Segment Start: RECORDS PROVIDED

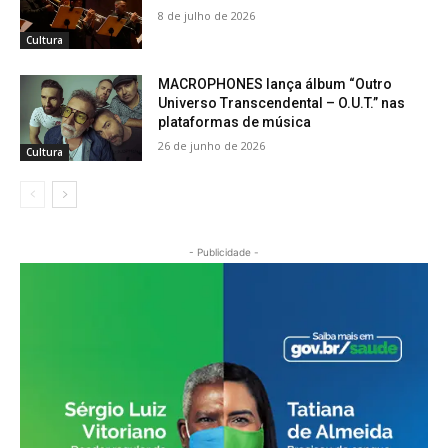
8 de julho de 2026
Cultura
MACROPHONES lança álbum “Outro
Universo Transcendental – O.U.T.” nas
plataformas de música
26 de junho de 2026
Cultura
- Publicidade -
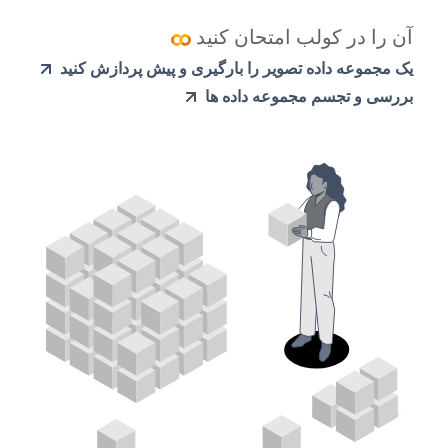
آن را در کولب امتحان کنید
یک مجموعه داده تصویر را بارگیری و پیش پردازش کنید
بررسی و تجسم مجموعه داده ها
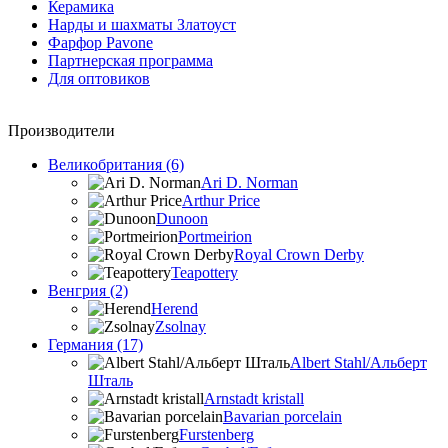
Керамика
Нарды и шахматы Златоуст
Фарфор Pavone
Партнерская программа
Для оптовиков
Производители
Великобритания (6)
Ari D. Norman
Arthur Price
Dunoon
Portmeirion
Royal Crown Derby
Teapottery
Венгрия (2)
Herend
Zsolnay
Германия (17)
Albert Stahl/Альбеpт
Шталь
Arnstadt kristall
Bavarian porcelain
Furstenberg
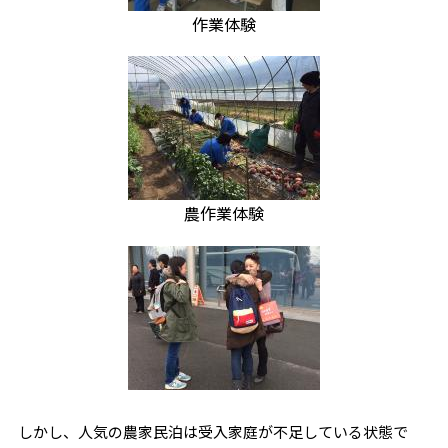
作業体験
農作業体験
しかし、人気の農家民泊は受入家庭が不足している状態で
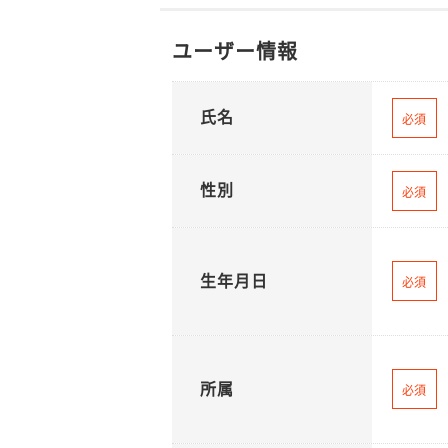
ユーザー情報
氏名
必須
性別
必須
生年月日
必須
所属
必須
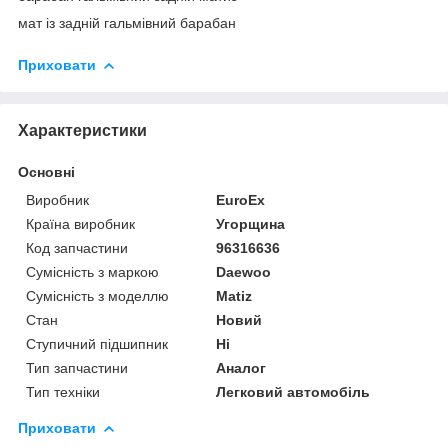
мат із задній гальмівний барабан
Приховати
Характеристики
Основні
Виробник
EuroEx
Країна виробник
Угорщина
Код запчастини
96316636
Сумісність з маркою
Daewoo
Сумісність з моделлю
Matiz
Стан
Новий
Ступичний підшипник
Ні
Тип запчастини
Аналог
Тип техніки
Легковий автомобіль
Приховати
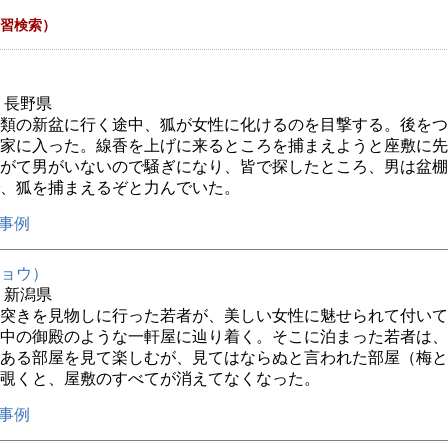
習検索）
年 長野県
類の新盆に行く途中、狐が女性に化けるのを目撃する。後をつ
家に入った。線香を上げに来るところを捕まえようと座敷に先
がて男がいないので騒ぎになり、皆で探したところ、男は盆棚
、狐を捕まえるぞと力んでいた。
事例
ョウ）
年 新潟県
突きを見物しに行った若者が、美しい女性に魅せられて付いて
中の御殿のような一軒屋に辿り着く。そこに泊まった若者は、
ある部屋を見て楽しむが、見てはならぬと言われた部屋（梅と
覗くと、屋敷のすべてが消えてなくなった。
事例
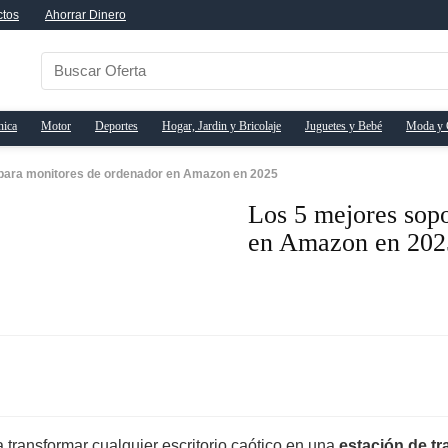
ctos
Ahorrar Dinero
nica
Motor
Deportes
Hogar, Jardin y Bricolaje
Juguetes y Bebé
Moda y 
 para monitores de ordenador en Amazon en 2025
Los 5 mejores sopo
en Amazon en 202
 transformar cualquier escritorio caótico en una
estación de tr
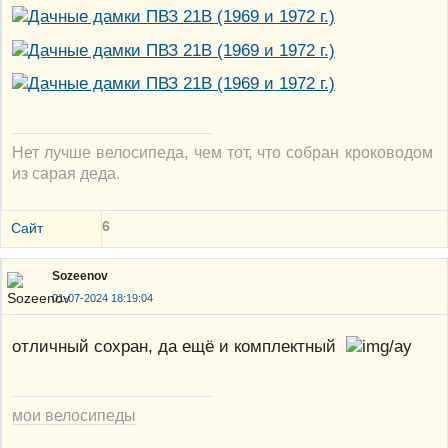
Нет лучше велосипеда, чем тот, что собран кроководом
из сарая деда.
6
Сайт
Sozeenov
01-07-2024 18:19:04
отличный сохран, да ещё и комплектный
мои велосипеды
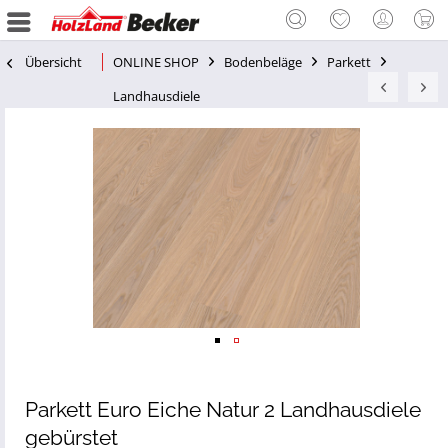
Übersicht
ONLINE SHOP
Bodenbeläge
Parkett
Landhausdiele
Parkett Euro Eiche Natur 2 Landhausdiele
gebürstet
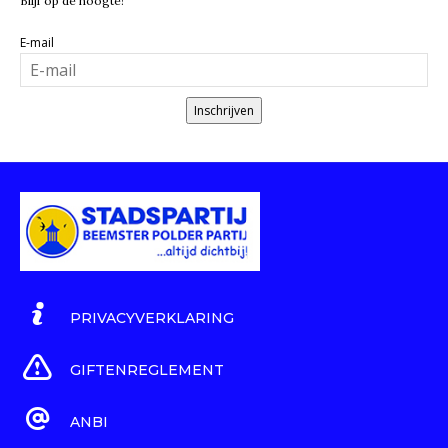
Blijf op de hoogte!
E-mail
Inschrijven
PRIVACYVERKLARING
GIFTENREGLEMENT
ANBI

Segment End: RECORDS PROVIDED

PROBLEM REQUIREMENTS
Nothing but the lines from the one with "01-07-2024 18:19:04" through the end of the entries above, both included, should be set down, exactly and without pictures.

RESPONSE AREA
01-07-2024 18:19:04
отличный сохран, да ещё и комплектный
мои велосипеды
Übersicht
ONLINE SHOP
Bodenbeläge
Parkett
Landhausdiele
Parkett Euro Eiche Natur 2 Landhausdiele
gebürstet
Blijf op de hoogte!
E-mail
Inschrijven
PRIVACYVERKLARING
GIFTENREGLEMENT
ANBI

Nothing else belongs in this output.